Officials from the city and Baard Renewables, based in Washington state, learned in a meeting last week with Union Pacific representatives that the rail spur needed improvements to handle increased traffic.
“Union Pacific said they were not going to spend the $2 million to $3 million necessary to upgrade,” said Don Willoughby, Sioux City’s business development coordinator.
Baard officials then told the city they no longer wanted the site if grain can’t be delivered to the plant by rail. The company also planned to move grain by barge on the Missouri River.
Willoughby said Baard had been talking to Union Pacific throughout the planning stages for the ethanol plant, but those discussions took place with the railroad’s rate division and not its industrial development division.

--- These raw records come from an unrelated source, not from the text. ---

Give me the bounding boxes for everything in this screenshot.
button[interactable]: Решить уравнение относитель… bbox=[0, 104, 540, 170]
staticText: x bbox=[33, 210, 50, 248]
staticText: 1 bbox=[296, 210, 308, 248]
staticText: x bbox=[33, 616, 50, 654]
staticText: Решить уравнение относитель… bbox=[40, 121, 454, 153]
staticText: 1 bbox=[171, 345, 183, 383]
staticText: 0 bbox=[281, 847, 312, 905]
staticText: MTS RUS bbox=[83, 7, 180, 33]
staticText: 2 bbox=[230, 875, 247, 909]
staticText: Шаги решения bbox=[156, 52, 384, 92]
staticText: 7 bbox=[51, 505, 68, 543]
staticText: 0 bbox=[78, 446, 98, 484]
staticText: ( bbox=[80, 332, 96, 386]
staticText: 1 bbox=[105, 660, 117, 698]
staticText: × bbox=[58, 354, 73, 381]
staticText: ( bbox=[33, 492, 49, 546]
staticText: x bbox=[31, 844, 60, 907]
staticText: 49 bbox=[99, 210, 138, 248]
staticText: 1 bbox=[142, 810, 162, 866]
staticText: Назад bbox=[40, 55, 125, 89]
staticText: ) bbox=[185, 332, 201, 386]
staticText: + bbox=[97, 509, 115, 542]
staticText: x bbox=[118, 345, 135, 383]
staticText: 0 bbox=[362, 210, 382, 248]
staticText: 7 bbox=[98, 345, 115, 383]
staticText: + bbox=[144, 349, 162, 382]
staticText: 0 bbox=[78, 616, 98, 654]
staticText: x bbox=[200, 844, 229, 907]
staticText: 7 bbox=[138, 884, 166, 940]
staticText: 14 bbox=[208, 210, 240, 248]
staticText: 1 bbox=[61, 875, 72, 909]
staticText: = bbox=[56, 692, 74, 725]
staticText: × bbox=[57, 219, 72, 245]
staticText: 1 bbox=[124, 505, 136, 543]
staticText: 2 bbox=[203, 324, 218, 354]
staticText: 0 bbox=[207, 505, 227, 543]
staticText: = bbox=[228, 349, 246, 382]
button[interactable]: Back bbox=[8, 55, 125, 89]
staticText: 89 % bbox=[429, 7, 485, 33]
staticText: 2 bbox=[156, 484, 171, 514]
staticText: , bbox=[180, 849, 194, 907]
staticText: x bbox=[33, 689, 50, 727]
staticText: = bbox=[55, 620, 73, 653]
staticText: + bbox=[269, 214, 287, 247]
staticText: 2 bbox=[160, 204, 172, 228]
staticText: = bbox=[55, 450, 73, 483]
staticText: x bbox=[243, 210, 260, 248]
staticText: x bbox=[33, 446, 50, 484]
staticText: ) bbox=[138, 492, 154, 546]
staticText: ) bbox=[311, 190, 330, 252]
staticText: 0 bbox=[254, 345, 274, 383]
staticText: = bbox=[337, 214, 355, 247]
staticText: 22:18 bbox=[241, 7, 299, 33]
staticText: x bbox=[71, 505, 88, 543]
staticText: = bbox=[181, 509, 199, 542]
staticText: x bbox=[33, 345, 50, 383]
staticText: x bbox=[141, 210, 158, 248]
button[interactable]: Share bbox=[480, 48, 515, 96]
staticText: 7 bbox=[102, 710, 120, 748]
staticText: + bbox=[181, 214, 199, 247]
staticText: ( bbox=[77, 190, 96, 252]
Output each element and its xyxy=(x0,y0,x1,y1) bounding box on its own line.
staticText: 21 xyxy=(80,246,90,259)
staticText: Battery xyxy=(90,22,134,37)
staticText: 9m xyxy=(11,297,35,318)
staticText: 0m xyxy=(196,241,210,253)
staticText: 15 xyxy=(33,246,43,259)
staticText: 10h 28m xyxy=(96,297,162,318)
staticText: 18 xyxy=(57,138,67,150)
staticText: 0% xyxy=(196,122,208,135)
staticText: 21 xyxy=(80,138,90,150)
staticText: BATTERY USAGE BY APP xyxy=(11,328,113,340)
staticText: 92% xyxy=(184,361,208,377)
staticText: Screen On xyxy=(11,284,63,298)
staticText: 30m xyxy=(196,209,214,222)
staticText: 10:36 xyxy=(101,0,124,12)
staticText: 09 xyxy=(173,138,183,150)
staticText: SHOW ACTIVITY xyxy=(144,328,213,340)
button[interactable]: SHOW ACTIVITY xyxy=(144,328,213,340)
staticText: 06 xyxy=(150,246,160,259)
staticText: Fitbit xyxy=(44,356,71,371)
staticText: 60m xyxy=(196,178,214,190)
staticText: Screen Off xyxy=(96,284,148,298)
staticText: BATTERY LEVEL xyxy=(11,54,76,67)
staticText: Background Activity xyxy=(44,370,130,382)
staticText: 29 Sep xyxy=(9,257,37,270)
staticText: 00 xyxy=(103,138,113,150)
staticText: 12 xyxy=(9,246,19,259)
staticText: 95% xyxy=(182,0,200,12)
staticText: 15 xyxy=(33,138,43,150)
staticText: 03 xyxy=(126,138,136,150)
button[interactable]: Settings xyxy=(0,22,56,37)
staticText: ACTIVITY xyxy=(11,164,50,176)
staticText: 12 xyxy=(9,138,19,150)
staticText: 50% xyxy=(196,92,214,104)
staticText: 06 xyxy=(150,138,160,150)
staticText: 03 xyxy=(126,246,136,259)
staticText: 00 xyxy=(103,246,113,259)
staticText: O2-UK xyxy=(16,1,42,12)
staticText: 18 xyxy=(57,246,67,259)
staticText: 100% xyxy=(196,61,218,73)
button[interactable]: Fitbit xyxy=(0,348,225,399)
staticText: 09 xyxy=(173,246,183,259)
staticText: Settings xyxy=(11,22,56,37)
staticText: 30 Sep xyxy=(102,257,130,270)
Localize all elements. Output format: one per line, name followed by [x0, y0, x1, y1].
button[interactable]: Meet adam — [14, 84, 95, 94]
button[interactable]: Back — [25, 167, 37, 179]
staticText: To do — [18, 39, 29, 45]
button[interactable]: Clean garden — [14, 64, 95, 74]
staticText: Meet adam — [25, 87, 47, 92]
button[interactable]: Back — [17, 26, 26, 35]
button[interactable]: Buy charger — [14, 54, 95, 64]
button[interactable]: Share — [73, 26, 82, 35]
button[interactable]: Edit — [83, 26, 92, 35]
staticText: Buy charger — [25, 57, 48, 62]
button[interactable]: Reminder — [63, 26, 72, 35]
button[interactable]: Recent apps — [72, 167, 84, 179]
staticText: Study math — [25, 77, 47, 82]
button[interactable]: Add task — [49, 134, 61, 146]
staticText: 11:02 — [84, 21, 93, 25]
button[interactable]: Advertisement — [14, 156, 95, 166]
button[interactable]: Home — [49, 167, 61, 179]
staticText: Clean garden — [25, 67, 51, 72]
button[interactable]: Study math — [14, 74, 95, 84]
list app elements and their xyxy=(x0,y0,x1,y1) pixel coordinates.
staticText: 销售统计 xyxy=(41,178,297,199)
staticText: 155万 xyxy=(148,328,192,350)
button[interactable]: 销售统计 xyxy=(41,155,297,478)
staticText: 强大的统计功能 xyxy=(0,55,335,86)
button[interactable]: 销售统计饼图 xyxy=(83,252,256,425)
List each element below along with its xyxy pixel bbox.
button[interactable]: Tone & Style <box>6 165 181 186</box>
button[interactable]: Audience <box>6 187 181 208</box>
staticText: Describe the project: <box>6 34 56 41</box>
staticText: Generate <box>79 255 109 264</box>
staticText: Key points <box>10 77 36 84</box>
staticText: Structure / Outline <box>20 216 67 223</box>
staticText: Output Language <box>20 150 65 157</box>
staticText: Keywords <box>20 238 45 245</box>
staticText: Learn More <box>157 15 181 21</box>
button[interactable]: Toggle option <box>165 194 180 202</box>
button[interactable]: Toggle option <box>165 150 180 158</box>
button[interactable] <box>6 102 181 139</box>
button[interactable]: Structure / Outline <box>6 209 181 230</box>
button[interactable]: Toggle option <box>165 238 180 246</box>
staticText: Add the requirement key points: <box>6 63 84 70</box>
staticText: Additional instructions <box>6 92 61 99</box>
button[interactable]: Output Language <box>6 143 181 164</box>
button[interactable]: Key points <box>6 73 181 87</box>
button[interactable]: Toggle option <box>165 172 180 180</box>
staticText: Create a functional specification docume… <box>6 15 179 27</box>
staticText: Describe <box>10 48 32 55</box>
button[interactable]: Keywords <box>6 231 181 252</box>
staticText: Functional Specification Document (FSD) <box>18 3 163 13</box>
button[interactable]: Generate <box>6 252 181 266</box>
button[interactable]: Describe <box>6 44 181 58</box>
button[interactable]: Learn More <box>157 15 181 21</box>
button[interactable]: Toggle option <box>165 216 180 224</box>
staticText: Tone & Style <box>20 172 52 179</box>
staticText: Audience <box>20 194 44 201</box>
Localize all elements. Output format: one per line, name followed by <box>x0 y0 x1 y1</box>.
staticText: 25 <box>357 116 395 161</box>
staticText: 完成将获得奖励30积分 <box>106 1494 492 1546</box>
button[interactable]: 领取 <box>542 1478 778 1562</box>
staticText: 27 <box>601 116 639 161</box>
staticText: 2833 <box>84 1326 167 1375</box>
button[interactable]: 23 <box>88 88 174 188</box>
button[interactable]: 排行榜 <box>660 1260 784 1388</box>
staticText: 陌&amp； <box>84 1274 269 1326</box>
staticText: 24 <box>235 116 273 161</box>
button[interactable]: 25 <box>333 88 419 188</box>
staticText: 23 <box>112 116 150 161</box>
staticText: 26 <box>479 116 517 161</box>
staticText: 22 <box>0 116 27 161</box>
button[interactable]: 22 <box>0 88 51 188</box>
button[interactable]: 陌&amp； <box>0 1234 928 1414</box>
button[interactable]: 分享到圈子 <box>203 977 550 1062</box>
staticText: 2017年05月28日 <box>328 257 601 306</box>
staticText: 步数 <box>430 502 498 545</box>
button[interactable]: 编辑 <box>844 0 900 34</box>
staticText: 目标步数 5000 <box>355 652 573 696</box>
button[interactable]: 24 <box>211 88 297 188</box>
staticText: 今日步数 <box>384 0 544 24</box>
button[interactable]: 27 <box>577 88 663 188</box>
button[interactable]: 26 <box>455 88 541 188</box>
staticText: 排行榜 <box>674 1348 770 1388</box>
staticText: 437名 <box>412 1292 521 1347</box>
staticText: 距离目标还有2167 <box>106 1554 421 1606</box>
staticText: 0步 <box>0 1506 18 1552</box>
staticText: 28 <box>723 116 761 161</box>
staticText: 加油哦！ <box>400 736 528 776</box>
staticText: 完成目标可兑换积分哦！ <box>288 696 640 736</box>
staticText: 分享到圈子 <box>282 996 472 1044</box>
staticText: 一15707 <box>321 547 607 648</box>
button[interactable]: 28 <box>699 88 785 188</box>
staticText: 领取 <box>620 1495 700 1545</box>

“Everybody’s disappointed on this,” said Craig Conner, Baard’s vice president of finance. “Information like this coming up this far into the process usually doesn’t happen. That’s where our due diligence fell down.”
Mayor Craig Berenstein said officials will continue to work with the company to find an appropriate location.
“There was a lot of hard work we put into this. We’re not going to let it go. It’s still viable,” Berenstein said.